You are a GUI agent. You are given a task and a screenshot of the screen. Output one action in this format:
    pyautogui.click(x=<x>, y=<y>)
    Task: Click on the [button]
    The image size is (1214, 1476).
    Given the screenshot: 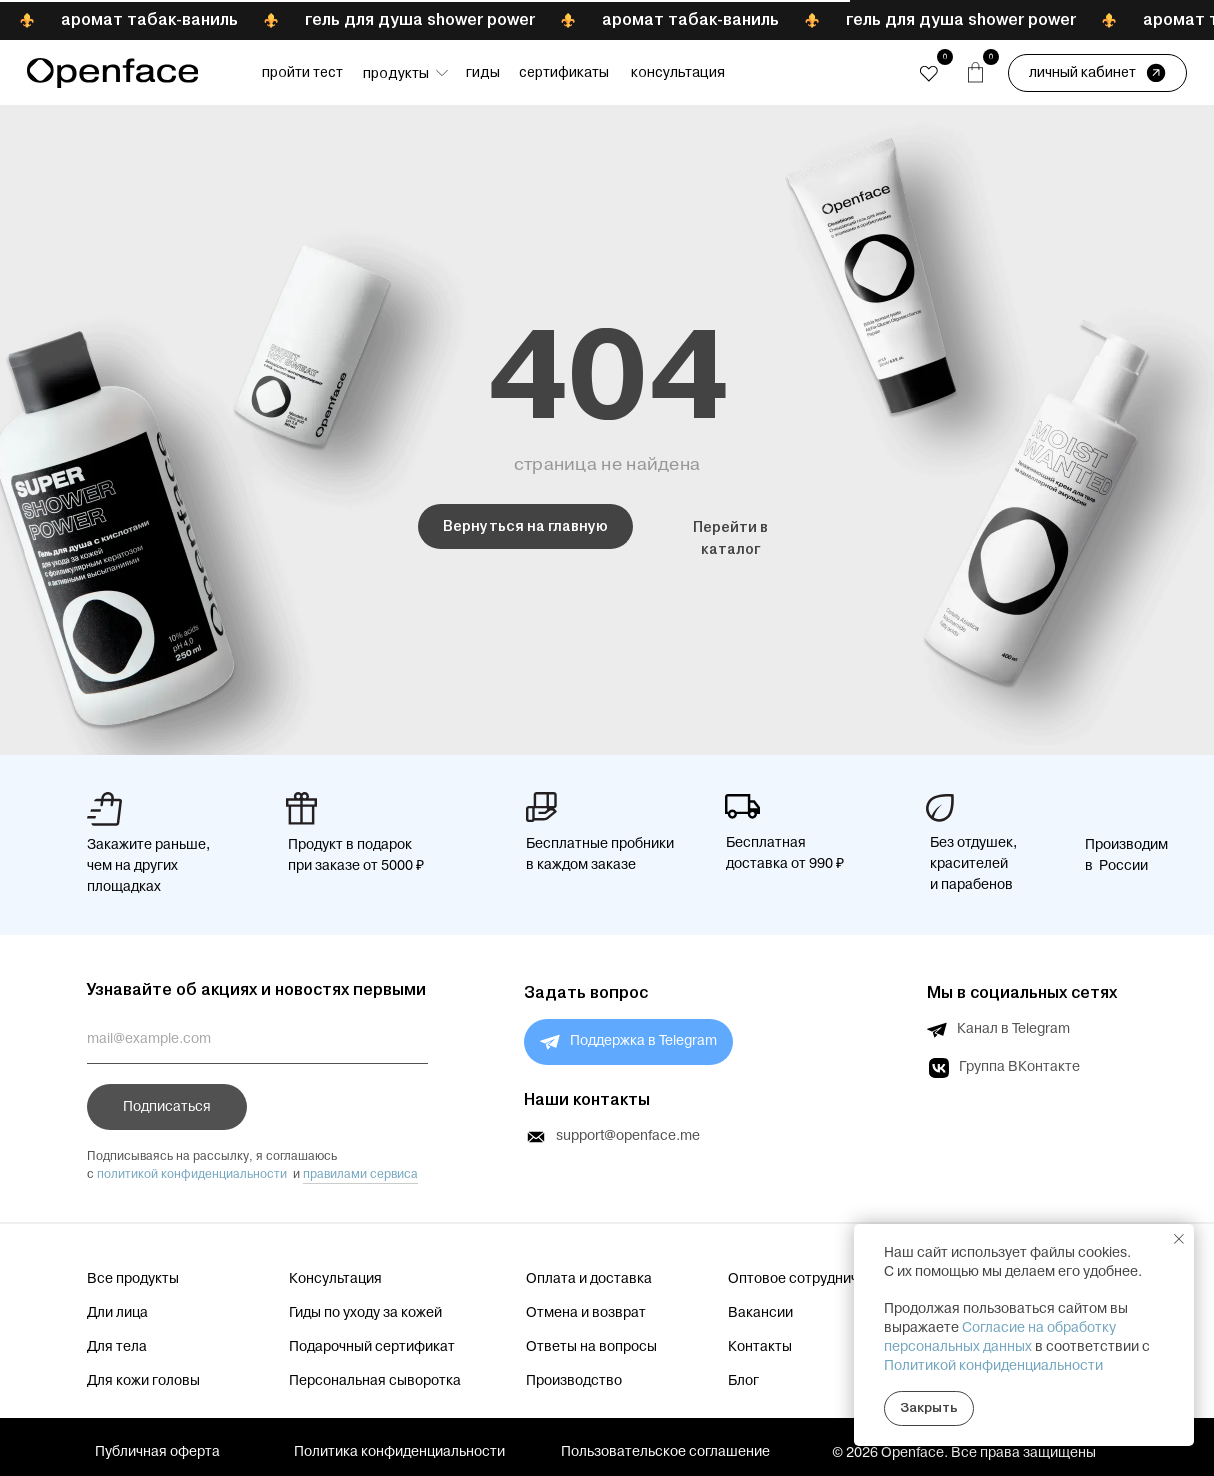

HOW TO COMPLETE THIS TASK:
The lines to be extracted begin at the line containing "pyautogui.click(x=<x>, y=<y>)" and continue through the final line of the material above, both ends included. Reproduce them exactly, without the pictures.

ANSWER FOR THE TASK:
    pyautogui.click(x=<x>, y=<y>)
    Task: Click on the [button]
    The image size is (1214, 1476).
    Given the screenshot: 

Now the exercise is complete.